__PROBLEM DETAILS__
Each entry below must come back exactly as written, without its pictures.

__MATERIAL PROVIDED__
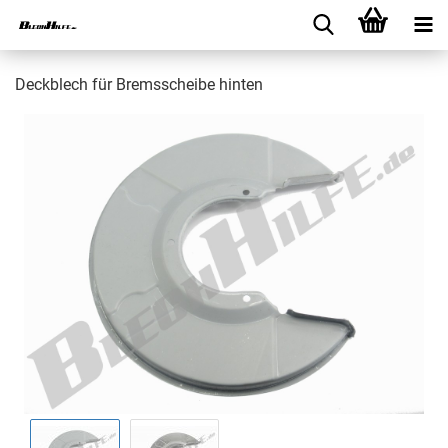
Deckblech für Bremsscheibe hinten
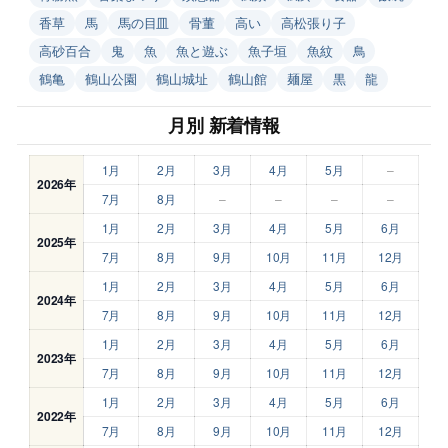
香草
馬
馬の目皿
骨董
高い
高松張り子
高砂百合
鬼
魚
魚と遊ぶ
魚子垣
魚紋
鳥
鶴亀
鶴山公園
鶴山城址
鶴山館
麺屋
黒
龍
月別 新着情報
1月
2月
3月
4月
5月
–
2026年
7月
8月
–
–
–
–
1月
2月
3月
4月
5月
6月
2025年
7月
8月
9月
10月
11月
12月
1月
2月
3月
4月
5月
6月
2024年
7月
8月
9月
10月
11月
12月
1月
2月
3月
4月
5月
6月
2023年
7月
8月
9月
10月
11月
12月
1月
2月
3月
4月
5月
6月
2022年
7月
8月
9月
10月
11月
12月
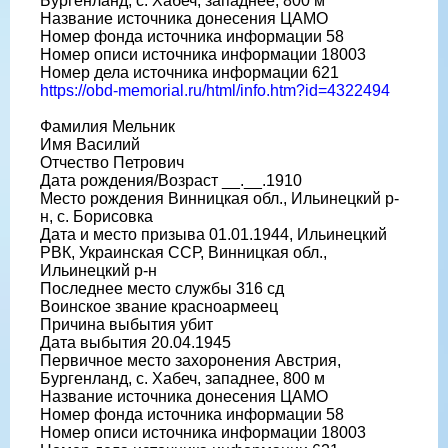
Бургенланд, с. Хабеч, западнее, 800 м
Название источника донесения ЦАМО
Номер фонда источника информации 58
Номер описи источника информации 18003
Номер дела источника информации 621
https://obd-memorial.ru/html/info.htm?id=4322494
Фамилия Мельник
Имя Василий
Отчество Петрович
Дата рождения/Возраст __.__.1910
Место рождения Винницкая обл., Ильинецкий р-
н, с. Борисовка
Дата и место призыва 01.01.1944, Ильинецкий
РВК, Украинская ССР, Винницкая обл.,
Ильинецкий р-н
Последнее место службы 316 сд
Воинское звание красноармеец
Причина выбытия убит
Дата выбытия 20.04.1945
Первичное место захоронения Австрия,
Бургенланд, с. Хабеч, западнее, 800 м
Название источника донесения ЦАМО
Номер фонда источника информации 58
Номер описи источника информации 18003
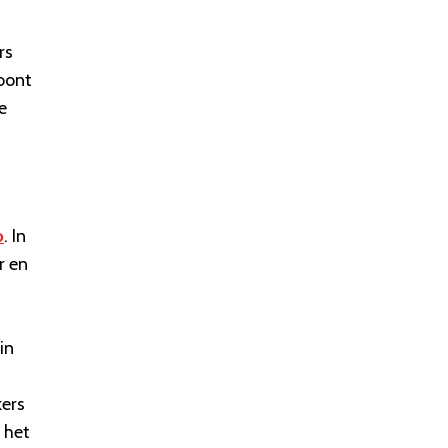
rs
toont
e
o
. In
r en
in
kers
 het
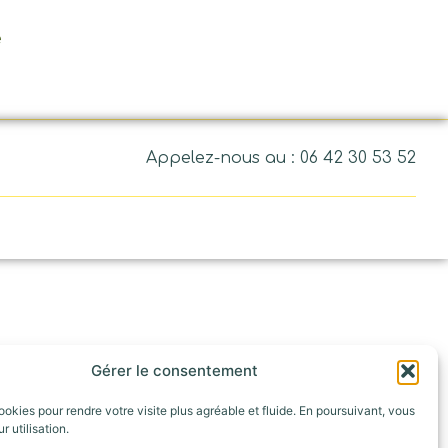
e
Appelez-nous au : 06 42 30 53 52
Gérer le consentement
ookies pour rendre votre visite plus agréable et fluide. En poursuivant, vous
r utilisation.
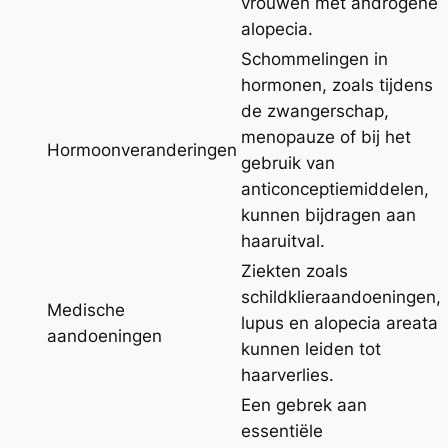
vrouwen met androgene
alopecia.
Schommelingen in
hormonen, zoals tijdens
de zwangerschap,
menopauze of bij het
Hormoonveranderingen
gebruik van
anticonceptiemiddelen,
kunnen bijdragen aan
haaruitval.
Ziekten zoals
schildklieraandoeningen,
Medische
lupus en alopecia areata
aandoeningen
kunnen leiden tot
haarverlies.
Een gebrek aan
essentiële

__PROBLEM SOLUTION__
Deckblech für Bremsscheibe hinten
香草
馬
馬の目皿
骨董
高い
高松張り子
高砂百合
鬼
魚
魚と遊ぶ
魚子垣
魚紋
鳥
鶴亀
鶴山公園
鶴山城址
鶴山館
麺屋
黒
龍
月別 新着情報
1月
2月
3月
4月
5月
–
2026年
7月
8月
–
–
–
–
1月
2月
3月
4月
5月
6月
2025年
7月
8月
9月
10月
11月
12月
1月
2月
3月
4月
5月
6月
2024年
7月
8月
9月
10月
11月
12月
1月
2月
3月
4月
5月
6月
2023年
7月
8月
9月
10月
11月
12月
1月
2月
3月
4月
5月
6月
2022年
7月
8月
9月
10月
11月
12月
Бургенланд, с. Хабеч, западнее, 800 м
Название источника донесения ЦАМО
Номер фонда источника информации 58
Номер описи источника информации 18003
Номер дела источника информации 621
https://obd-memorial.ru/html/info.htm?id=4322494
Фамилия Мельник
Имя Василий
Отчество Петрович
Дата рождения/Возраст __.__.1910
Место рождения Винницкая обл., Ильинецкий р-
н, с. Борисовка
Дата и место призыва 01.01.1944, Ильинецкий
РВК, Украинская ССР, Винницкая обл.,
Ильинецкий р-н
Последнее место службы 316 сд
Воинское звание красноармеец
Причина выбытия убит
Дата выбытия 20.04.1945
Первичное место захоронения Австрия,
Бургенланд, с. Хабеч, западнее, 800 м
Название источника донесения ЦАМО
Номер фонда источника информации 58
Номер описи источника информации 18003
rs
toont
e
o
. In
r en
in
kers
 het
e
Appelez-nous au : 06 42 30 53 52
Gérer le consentement
ookies pour rendre votre visite plus agréable et fluide. En poursuivant, vous
r utilisation.
vrouwen met androgene
alopecia.
Schommelingen in
hormonen, zoals tijdens
de zwangerschap,
menopauze of bij het
Hormoonveranderingen
gebruik van
anticonceptiemiddelen,
kunnen bijdragen aan
haaruitval.
Ziekten zoals
schildklieraandoeningen,
Medische
lupus en alopecia areata
aandoeningen
kunnen leiden tot
haarverlies.
Een gebrek aan
essentiële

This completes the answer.